Je commence par penser en français...
*ünd isch fange an misch ier eimisch zu fühlen*
Auch wenn's zwischenzeitlich etwas nervig ist, so gewöhne ich mich langsam ans hiesige leben. Auch wenn es den einen oder andren Rückschlag gibt, so puzzelt sich mein Stundenplan zusammen und zeigt sich was hier realisierbar ist und was nich. Was ist also in letzter Zeit so passiert? Ans Busfahrn in die Stadt und auch die Metro habe ich mich gewöhnt, und wenn der Wagen nicht zu überfüllt ist oder sich ein Gespräch ergibt, habe ich immer ein Buch in der Tasche und so wird mir die Zeit nie lang. Mit den Gängen für die Organisatorischen Dinge erkunde ich die relevanten Orte, die mir vertrauter werden und auch die Wege dorthin. So bin ich überwältigt von den unendlichen Welten der hiesigen Biblio- und vorallem MEDIAtheken mit Büchern, CDs, Filmen, die mit dem erworbenen Ausweis frei zugänglich sind!!! Da heisst es: hinein ins Vergnügen und ich frische meine alte Freundschaft mit Büchern u.ä. wieder auf. Auch eine heimliche Liebe tritt langsam ans Licht: frz. HipHop ( ich sach nur IP*OP!!!)
Aber auch ein paar Menschen sind mir schon vertraut. So Maïlys- eine Mitbewohnerin aus dem Wohnheim. Sehr nette Seele mit der ich ab und zu unterwegs bin.***
Einen Platz am conservatoire für Gesangsunterricht etc habe ich nicht bekommen - darum hätte ich mich vor drei Monaten kümmern müssen. dafür habe ich nen Chor gefunden, der abgeht - hola - abgehterderpeter!!!!!!! Der angekündigte R&B/ Soul Workshop entpuppte sich als stimmgewaltiger Chor! Unter erstklassiger Anleitung bringt die buntgemischte Gruppe einen wahnsinns-Sound zu Stande! boah. -ohne Worte- *kribbl*
Schon mal ein Eckstein für meine musikalische Aktivität hier!

Der Weg entlang des Flusses führt mich nicht nur Richtung Innenstadt und dem liebgewonnenen Place St Pierre, sondern ist unglaublich entspannend als morgentlichen Jogging-Strecke...
An das Wohnheim kann man sich gewöhnen. Es ist ein bissel wie Pension. Ein kleines Zimmer, dafür eine Mensa im Haus und ein eifrige Putzfrau, die den Flur und die Sanitäranlagen immer am Glänzen hält!!! RESPECT! Alle zwei Wochen wischt sie sogar das Zimmer! Das ist schonmal sehr arbeits-entlastend und der Haushaltsaufwand ist somit sehr gering und es bleibt Zeit für andres...
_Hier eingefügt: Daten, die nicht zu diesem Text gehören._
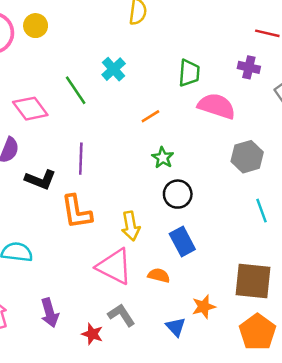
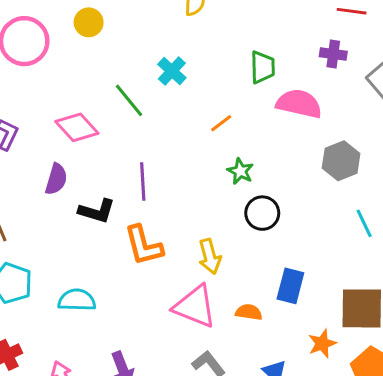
yellow circle: (36, 26) -> (89, 22), moved
blue rectangle: (182, 241) -> (290, 286), moved, turned 48
orange star: (204, 307) -> (322, 344), moved

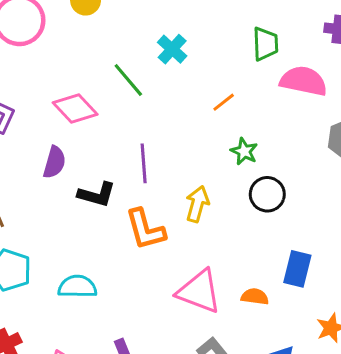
yellow arrow: (210, 256) -> (197, 204), moved, turned -148

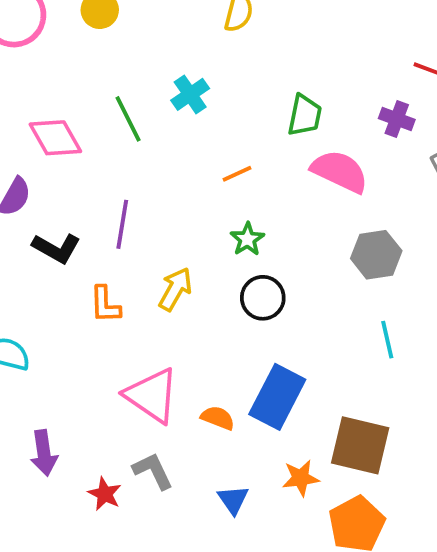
orange L-shape: (145, 229) -> (105, 305), size x0.7
blue rectangle: (297, 269) -> (277, 397), size x1.4

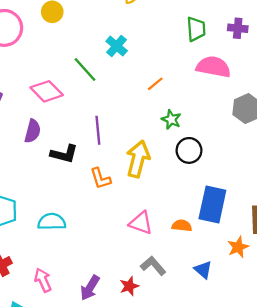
green trapezoid: (305, 115) -> (196, 29), moved
yellow arrow: (175, 289) -> (138, 159), size x1.4
pink triangle: (152, 395) -> (141, 223), size x0.7
purple arrow: (44, 453) -> (90, 288), moved, turned 55
red star: (105, 494) -> (129, 286), turned -30

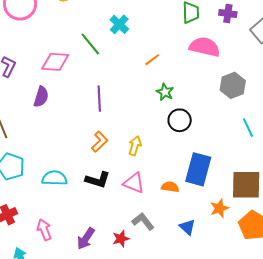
pink diamond: (47, 91) -> (55, 62), turned -44
black L-shape: (64, 154) -> (98, 180), moved
yellow arrow: (138, 159) -> (135, 146), moved, size x0.6
orange L-shape: (100, 178) -> (100, 142), turned -120

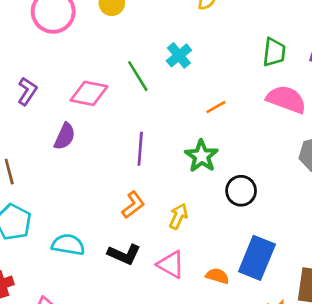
green star: (165, 92) -> (202, 156), moved, size x1.4

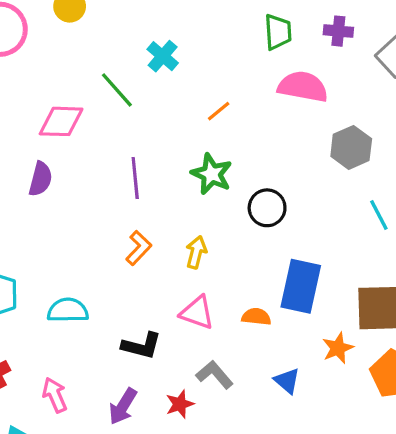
black L-shape: (124, 254) -> (141, 346), moved

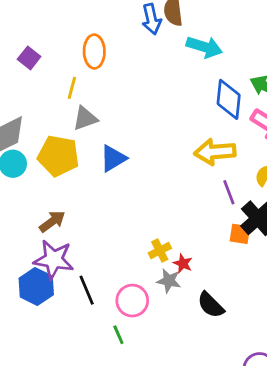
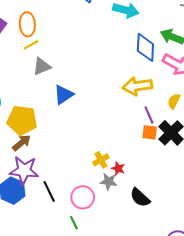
orange ellipse: (94, 52) -> (27, 24), moved
yellow line: (72, 88) -> (31, 45), turned 49
yellow pentagon: (58, 156) -> (22, 120), moved
orange square: (240, 234) -> (150, 132), moved

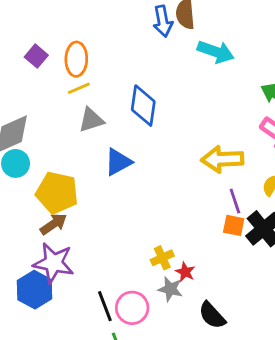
blue diamond: (145, 47) -> (143, 106), moved
black line: (49, 191) -> (105, 306), moved

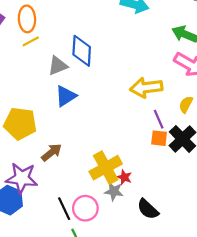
gray triangle: (91, 120) -> (58, 66), moved
brown arrow: (54, 224) -> (52, 152), moved
yellow cross: (162, 258) -> (106, 168), size x1.8

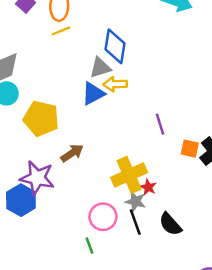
gray triangle: (58, 66) -> (100, 68), moved
yellow arrow: (146, 88) -> (115, 84), moved, size x0.7
purple line: (159, 119) -> (160, 124), moved
black line: (64, 209) -> (135, 222), moved

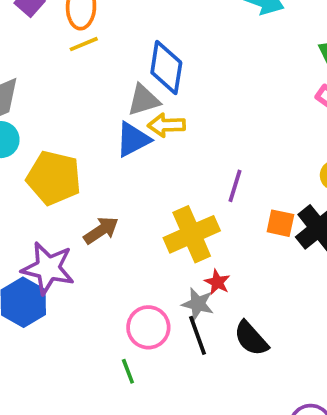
purple line: (160, 124) -> (235, 186), turned 35
yellow cross: (129, 175) -> (192, 234), moved

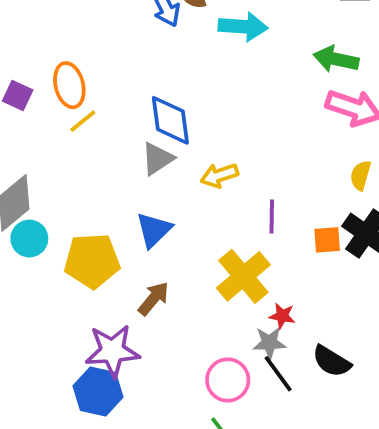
yellow arrow: (166, 125) -> (219, 175), moved
blue triangle: (133, 140) -> (154, 230), moved

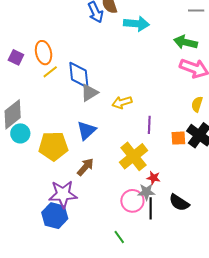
blue diamond: (170, 120) -> (79, 75), moved
black line: (278, 374) -> (151, 208), turned 35
pink circle: (228, 380) -> (132, 201), moved

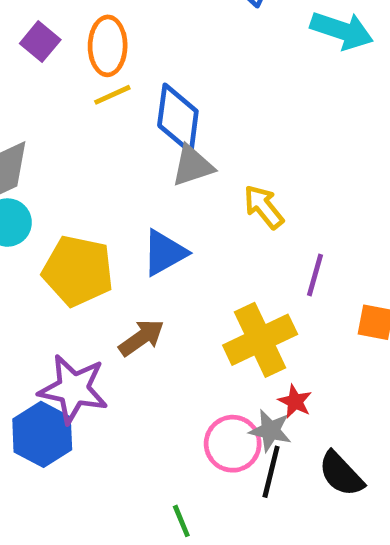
yellow arrow: (122, 102) -> (264, 207), turned 54

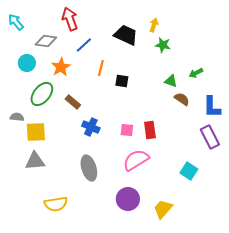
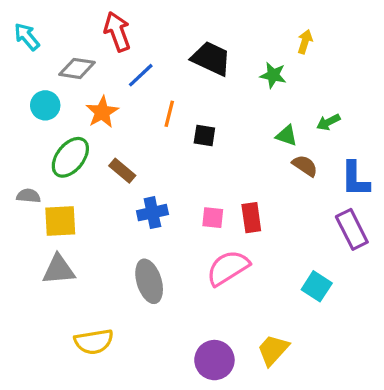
yellow arrow: (154, 25) -> (305, 42), moved
blue cross: (91, 127) -> (152, 213), turned -36
purple circle: (128, 199) -> (214, 360), moved

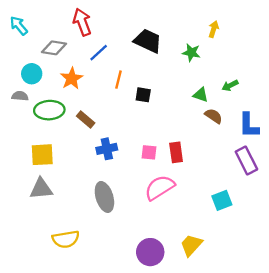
green ellipse: (70, 157) -> (49, 110), turned 48
gray semicircle: (28, 196) -> (20, 96), moved
cyan square: (317, 286) -> (222, 200), turned 36

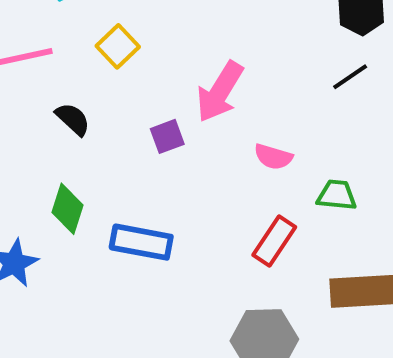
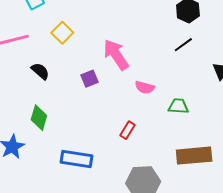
pink arrow: (220, 92) -> (116, 55), turned 116
red rectangle: (274, 241) -> (127, 130), moved, size x0.7
blue rectangle: (141, 242) -> (76, 159), moved

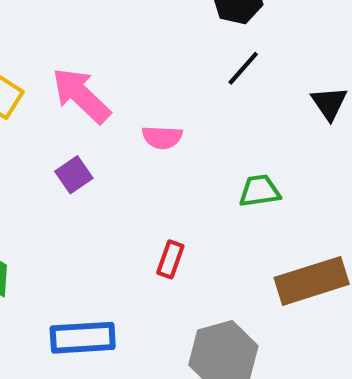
pink arrow: (116, 55) -> (81, 95), moved
pink semicircle: (145, 87) -> (162, 137), moved

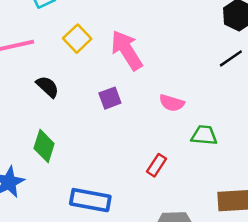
pink semicircle: (162, 137) -> (172, 103), moved
green trapezoid: (260, 191) -> (204, 135), moved

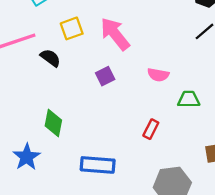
yellow square: (77, 39) -> (72, 28), turned 30
black semicircle: (47, 87) -> (50, 58), moved

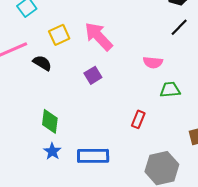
pink semicircle: (158, 75) -> (153, 62), moved
blue star: (27, 157) -> (52, 151), moved, size x0.7

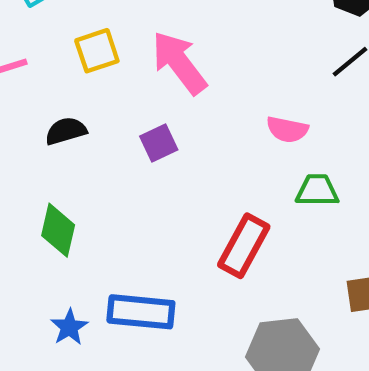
black semicircle: (42, 63) -> (66, 131), moved, turned -54
red rectangle: (138, 119) -> (244, 246), size x1.6
blue star: (52, 151) -> (69, 327), moved

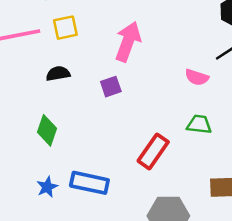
yellow square: (97, 51) -> (65, 28), moved
pink arrow: (179, 63) -> (128, 42), turned 51
pink semicircle: (287, 129) -> (197, 77), moved

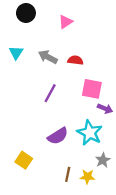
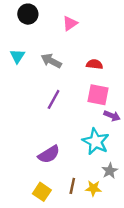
red semicircle: (75, 60) -> (95, 64), moved
purple semicircle: (58, 136) -> (49, 154), moved
yellow square: (24, 160) -> (42, 192), moved

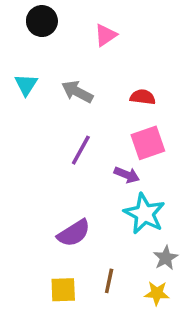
pink square: (98, 95) -> (148, 143), turned -30
purple arrow: (112, 116) -> (127, 175), moved
yellow star: (93, 188) -> (157, 293), moved
yellow square: (42, 192) -> (63, 290), turned -36

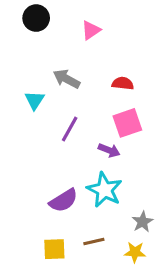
cyan triangle: (26, 85) -> (35, 100), moved
cyan star: (144, 214) -> (105, 190), moved
brown line: (109, 281) -> (94, 241), turned 65

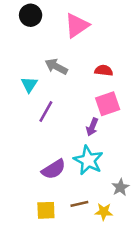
pink triangle: (91, 30) -> (77, 25), size x1.5
purple line: (70, 129) -> (46, 112), moved
purple arrow: (109, 150) -> (92, 127), turned 90
yellow star: (135, 252) -> (104, 212), moved

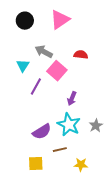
black circle: (31, 15) -> (25, 21), moved
pink square: (108, 104) -> (57, 71), moved, turned -30
gray star: (120, 187) -> (96, 126), moved
brown line: (79, 204) -> (60, 150), moved

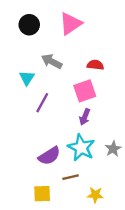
pink square: (57, 71) -> (85, 91), moved, turned 30

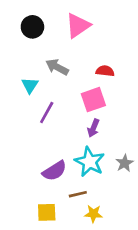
yellow star: (95, 195) -> (93, 214), moved

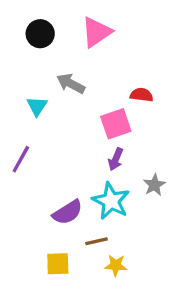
red semicircle: (105, 71) -> (142, 95), moved
purple line: (47, 112) -> (21, 159), moved
gray star: (125, 163) -> (154, 185), moved

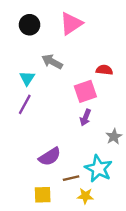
purple line: (21, 159) -> (25, 104), moved
cyan star: (111, 201) -> (98, 169), moved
Ein grossartiges Erlebnis war das Konzert von Dee Dee Bridgewater. Nachdem ich zum Forumsgespräch im fnac war und sie als normalen Menschen wahrnehmen konnte, habe ich dann doch kurzerhand entschieden zum Konzert zu gehen. Ich habe es nicht bereut!!! Kurz vor Konzert-Beginn habe ich eine letzte Karte mit deluxe-Platz ergattert. 3.Reihe-Mitte. Als wär er für mich reserviert gewesen
Es war ein Genuss!!! Eine Frau mit Seele, Stimme, Esprit, Humor und Anmut! Meinen grössten Respekt! ***

Dieser Abend bescherte mir eine neue Vokabel, denn es regnete in Strömen, was mir das Vergnügen einbrachte, durchgeweicht bis auf die Haut zu gewesen zu sein. Franzosen drücken das aus mit: >trempé jusqu'aux os<  (wortwörtlich "nass bis auf die Knochen"!!!).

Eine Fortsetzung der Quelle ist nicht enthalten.